- _The task_
Among the entries below, extract exactly the lines that run from the one with "MN (37, 1144)" through the one with "Kids Eat Free (201, 190)", both ends included.

- _Extracted information_
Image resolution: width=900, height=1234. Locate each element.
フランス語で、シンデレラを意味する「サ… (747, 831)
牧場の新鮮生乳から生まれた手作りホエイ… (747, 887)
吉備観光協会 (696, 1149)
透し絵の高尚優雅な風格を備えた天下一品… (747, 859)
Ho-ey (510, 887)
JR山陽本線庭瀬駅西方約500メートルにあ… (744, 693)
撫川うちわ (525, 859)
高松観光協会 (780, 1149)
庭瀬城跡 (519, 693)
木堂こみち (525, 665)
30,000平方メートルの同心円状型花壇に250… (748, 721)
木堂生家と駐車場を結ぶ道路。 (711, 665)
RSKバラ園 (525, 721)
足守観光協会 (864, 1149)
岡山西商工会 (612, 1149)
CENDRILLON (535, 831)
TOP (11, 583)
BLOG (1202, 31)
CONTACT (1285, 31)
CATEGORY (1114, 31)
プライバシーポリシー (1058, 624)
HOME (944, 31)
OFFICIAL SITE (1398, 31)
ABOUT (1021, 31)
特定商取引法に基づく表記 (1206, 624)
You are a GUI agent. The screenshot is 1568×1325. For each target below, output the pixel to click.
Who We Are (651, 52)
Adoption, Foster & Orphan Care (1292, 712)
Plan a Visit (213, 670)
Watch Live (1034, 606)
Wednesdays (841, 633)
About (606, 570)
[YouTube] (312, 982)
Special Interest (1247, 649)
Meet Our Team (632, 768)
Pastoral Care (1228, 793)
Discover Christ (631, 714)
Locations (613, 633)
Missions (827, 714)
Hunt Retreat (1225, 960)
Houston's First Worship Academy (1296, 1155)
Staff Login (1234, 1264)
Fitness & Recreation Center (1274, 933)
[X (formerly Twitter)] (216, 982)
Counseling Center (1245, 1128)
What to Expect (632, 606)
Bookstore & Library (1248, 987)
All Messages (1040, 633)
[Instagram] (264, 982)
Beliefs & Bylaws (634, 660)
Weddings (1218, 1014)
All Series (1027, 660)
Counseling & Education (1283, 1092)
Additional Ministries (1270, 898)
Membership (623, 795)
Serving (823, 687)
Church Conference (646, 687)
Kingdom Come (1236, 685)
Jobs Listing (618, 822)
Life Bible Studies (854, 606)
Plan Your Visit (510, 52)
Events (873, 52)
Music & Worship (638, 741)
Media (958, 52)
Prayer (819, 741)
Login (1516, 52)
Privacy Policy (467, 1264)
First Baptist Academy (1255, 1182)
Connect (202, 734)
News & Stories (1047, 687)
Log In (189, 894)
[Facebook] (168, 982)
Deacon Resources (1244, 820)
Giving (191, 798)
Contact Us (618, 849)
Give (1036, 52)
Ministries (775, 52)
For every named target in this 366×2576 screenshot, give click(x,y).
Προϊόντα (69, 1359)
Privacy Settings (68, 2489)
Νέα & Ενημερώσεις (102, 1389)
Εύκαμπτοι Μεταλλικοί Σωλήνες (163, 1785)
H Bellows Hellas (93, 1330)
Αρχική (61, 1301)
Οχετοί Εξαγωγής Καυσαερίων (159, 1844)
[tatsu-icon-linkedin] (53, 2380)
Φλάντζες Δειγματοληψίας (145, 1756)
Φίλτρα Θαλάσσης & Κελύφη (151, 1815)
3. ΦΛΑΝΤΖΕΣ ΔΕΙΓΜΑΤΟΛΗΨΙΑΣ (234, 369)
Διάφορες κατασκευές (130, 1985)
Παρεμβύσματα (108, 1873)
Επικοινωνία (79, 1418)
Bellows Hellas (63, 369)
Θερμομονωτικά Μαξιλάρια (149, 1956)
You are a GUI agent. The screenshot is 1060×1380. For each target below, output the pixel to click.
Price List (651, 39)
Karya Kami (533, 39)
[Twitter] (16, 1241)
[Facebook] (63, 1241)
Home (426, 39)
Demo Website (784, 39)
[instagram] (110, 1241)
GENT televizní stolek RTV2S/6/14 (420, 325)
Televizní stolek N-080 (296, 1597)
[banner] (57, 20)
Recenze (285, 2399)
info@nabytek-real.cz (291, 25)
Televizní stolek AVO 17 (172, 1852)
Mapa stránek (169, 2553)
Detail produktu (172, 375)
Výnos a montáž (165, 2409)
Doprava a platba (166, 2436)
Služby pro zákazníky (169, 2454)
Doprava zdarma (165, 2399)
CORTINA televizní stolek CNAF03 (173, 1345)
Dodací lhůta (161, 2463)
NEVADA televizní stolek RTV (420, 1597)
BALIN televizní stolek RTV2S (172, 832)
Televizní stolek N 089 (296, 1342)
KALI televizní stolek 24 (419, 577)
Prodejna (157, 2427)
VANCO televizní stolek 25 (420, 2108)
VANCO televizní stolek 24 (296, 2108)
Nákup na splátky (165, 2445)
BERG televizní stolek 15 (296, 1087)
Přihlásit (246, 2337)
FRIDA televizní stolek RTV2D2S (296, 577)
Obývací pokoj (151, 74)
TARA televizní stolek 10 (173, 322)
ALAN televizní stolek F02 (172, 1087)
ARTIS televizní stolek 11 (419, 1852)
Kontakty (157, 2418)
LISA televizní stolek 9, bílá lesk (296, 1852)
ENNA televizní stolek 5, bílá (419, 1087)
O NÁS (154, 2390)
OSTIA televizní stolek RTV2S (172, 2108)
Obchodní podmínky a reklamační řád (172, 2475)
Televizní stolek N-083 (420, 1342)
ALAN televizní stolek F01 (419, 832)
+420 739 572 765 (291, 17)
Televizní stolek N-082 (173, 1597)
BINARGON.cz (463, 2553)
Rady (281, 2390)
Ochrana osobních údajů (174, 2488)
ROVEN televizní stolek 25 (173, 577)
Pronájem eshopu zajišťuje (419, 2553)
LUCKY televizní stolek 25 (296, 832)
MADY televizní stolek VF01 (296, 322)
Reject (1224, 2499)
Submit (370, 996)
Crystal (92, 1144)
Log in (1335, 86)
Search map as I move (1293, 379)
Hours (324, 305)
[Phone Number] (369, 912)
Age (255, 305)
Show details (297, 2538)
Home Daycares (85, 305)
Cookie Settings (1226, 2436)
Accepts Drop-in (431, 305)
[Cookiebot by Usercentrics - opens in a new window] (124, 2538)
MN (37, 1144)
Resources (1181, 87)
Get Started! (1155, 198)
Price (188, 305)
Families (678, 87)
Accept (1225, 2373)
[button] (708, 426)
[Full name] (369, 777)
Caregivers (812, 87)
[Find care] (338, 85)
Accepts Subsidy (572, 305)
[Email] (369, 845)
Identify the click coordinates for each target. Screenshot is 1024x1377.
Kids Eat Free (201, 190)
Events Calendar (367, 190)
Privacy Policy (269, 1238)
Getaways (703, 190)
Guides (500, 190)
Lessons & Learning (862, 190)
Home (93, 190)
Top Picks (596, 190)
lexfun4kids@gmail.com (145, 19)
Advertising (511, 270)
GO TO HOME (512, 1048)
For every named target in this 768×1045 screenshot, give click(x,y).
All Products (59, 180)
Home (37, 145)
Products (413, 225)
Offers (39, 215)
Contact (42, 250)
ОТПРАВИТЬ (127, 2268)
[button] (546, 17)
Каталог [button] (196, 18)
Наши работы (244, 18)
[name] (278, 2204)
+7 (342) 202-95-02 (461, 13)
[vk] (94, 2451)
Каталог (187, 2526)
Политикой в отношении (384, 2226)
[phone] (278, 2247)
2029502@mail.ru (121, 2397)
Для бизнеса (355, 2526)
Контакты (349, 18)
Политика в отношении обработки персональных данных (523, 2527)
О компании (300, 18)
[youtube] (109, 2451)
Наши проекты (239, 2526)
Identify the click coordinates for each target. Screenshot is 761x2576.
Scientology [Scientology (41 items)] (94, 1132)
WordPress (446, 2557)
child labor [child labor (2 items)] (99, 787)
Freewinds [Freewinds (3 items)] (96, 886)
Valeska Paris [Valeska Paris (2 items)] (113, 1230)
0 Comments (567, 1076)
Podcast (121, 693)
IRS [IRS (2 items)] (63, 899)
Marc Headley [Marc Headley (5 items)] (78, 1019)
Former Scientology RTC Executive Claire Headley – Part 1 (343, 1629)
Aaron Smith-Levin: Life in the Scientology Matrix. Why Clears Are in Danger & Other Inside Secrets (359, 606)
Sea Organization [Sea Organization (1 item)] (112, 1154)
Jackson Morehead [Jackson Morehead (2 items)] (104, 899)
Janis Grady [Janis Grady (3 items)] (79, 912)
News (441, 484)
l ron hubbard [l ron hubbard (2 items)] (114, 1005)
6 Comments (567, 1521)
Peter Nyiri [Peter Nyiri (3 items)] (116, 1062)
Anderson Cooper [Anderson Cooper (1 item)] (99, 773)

- _Answer area_
MN (37, 1144)
Resources (1181, 87)
Get Started! (1155, 198)
Price (188, 305)
Families (678, 87)
Accept (1225, 2373)
[button] (708, 426)
[Full name] (369, 777)
Caregivers (812, 87)
[Find care] (338, 85)
Accepts Subsidy (572, 305)
[Email] (369, 845)
Identify the click coordinates for each target. Screenshot is 1024x1377.
Kids Eat Free (201, 190)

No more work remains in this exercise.